(What this task involves): Please look for the string "those" below and report every line in which it occurs.

◇ ◇ ◇ ◇ ◇ ◇ ◇

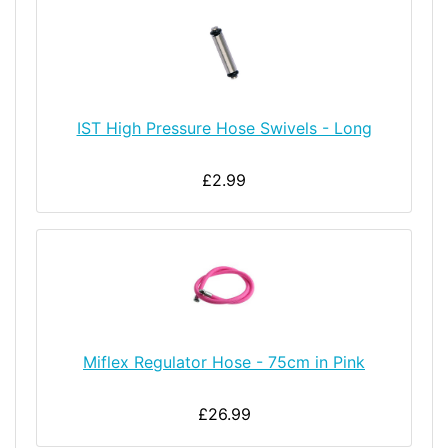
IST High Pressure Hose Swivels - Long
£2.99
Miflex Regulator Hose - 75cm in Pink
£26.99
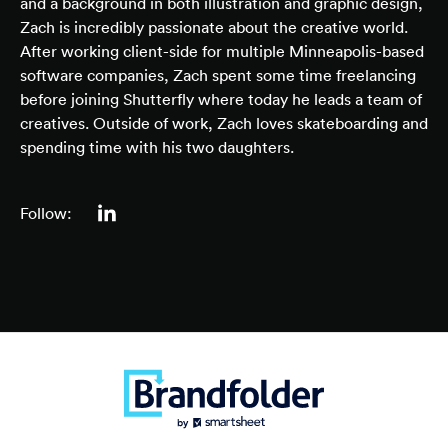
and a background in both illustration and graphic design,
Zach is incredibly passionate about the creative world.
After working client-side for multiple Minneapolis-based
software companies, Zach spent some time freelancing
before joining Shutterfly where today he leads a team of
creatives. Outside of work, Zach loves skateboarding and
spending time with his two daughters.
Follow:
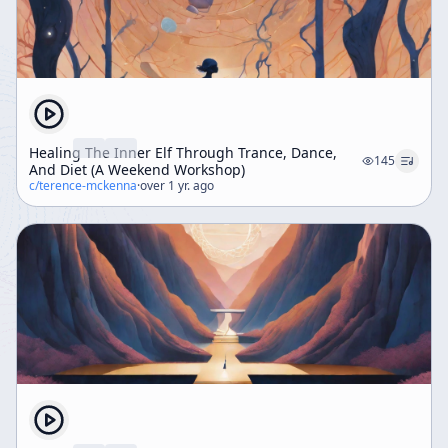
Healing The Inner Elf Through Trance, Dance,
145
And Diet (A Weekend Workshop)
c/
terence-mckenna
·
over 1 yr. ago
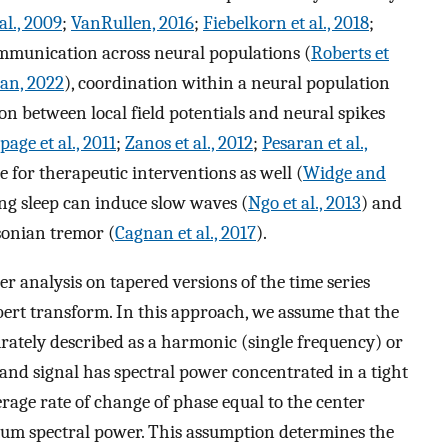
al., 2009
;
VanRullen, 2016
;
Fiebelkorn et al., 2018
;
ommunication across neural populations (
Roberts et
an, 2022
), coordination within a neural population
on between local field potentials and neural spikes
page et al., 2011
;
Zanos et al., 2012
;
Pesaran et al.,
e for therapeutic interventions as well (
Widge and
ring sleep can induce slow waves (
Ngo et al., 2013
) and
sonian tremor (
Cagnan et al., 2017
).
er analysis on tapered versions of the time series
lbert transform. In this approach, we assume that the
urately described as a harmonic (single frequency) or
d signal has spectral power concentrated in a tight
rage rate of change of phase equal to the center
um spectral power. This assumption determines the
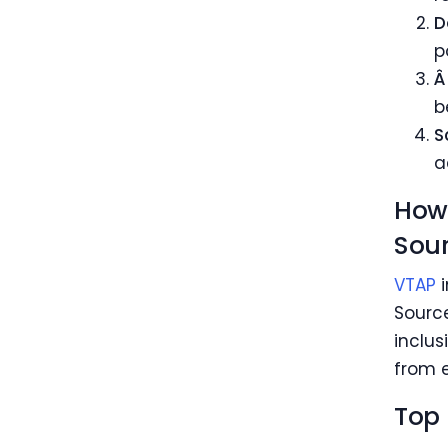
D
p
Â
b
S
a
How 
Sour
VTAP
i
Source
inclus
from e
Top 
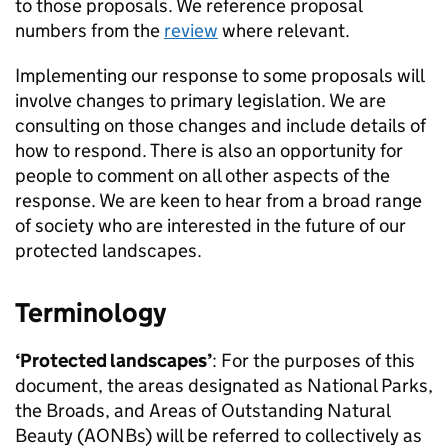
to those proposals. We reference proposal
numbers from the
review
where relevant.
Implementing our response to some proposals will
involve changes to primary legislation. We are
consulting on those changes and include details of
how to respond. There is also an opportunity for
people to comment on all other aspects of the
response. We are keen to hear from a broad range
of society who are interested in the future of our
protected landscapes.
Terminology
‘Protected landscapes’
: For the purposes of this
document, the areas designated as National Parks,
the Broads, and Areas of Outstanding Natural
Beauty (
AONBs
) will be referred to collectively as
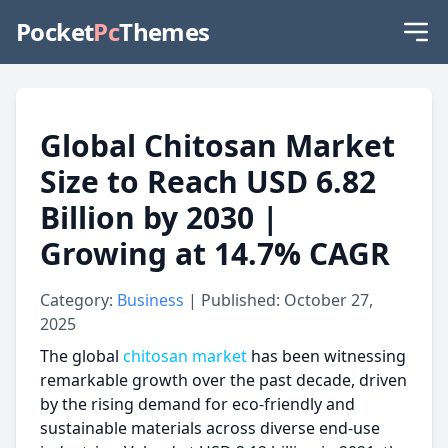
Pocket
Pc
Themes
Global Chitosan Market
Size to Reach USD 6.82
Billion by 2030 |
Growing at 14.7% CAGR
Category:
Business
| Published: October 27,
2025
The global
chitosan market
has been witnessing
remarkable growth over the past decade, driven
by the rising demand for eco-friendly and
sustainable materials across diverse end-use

◇ ◇ ◇ ◇ ◇ ◇ ◇

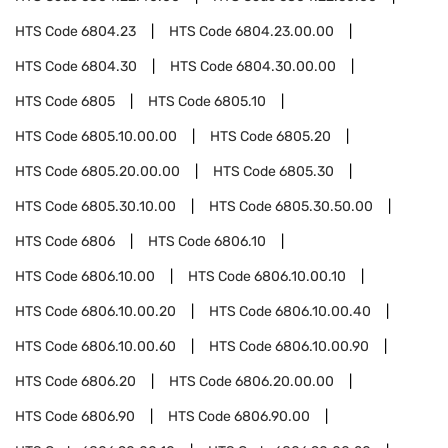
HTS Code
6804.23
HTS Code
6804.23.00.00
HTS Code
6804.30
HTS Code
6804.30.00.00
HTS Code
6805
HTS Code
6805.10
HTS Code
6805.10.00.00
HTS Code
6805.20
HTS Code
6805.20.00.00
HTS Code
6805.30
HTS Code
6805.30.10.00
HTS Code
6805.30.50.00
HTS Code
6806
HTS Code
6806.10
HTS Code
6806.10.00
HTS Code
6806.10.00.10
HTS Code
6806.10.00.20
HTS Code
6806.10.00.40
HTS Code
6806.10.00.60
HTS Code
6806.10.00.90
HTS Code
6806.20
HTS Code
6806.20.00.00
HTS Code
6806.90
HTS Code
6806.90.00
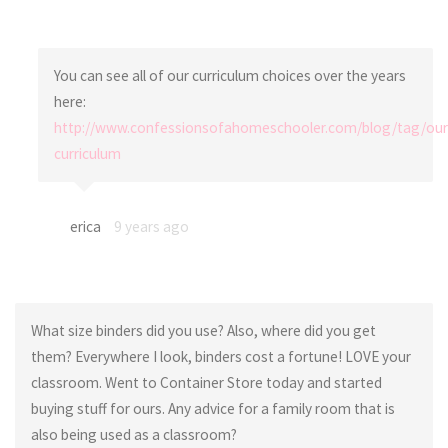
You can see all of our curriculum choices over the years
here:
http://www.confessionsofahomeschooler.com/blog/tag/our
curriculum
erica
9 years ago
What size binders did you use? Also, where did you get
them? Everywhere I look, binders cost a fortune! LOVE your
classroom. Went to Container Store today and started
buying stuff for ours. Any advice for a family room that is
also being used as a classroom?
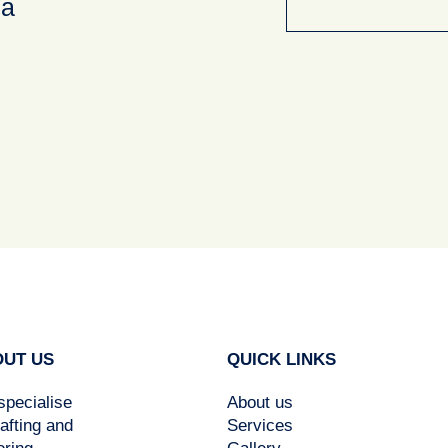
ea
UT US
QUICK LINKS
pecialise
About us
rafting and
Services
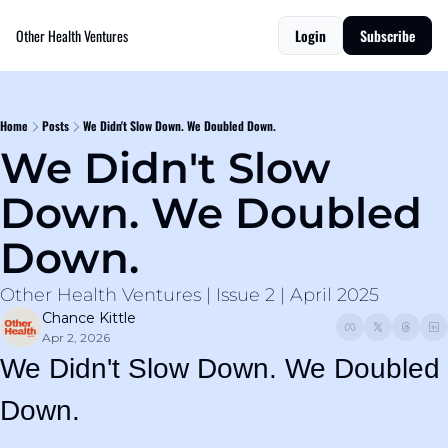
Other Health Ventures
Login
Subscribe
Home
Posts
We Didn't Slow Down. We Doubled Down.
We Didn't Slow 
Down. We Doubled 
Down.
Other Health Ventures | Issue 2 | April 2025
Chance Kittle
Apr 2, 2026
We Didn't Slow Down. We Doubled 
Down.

◇ ◇ ◇ ◇ ◇ ◇ ◇

(Answer to this problem):
to those proposals. We reference proposal
consulting on those changes and include details of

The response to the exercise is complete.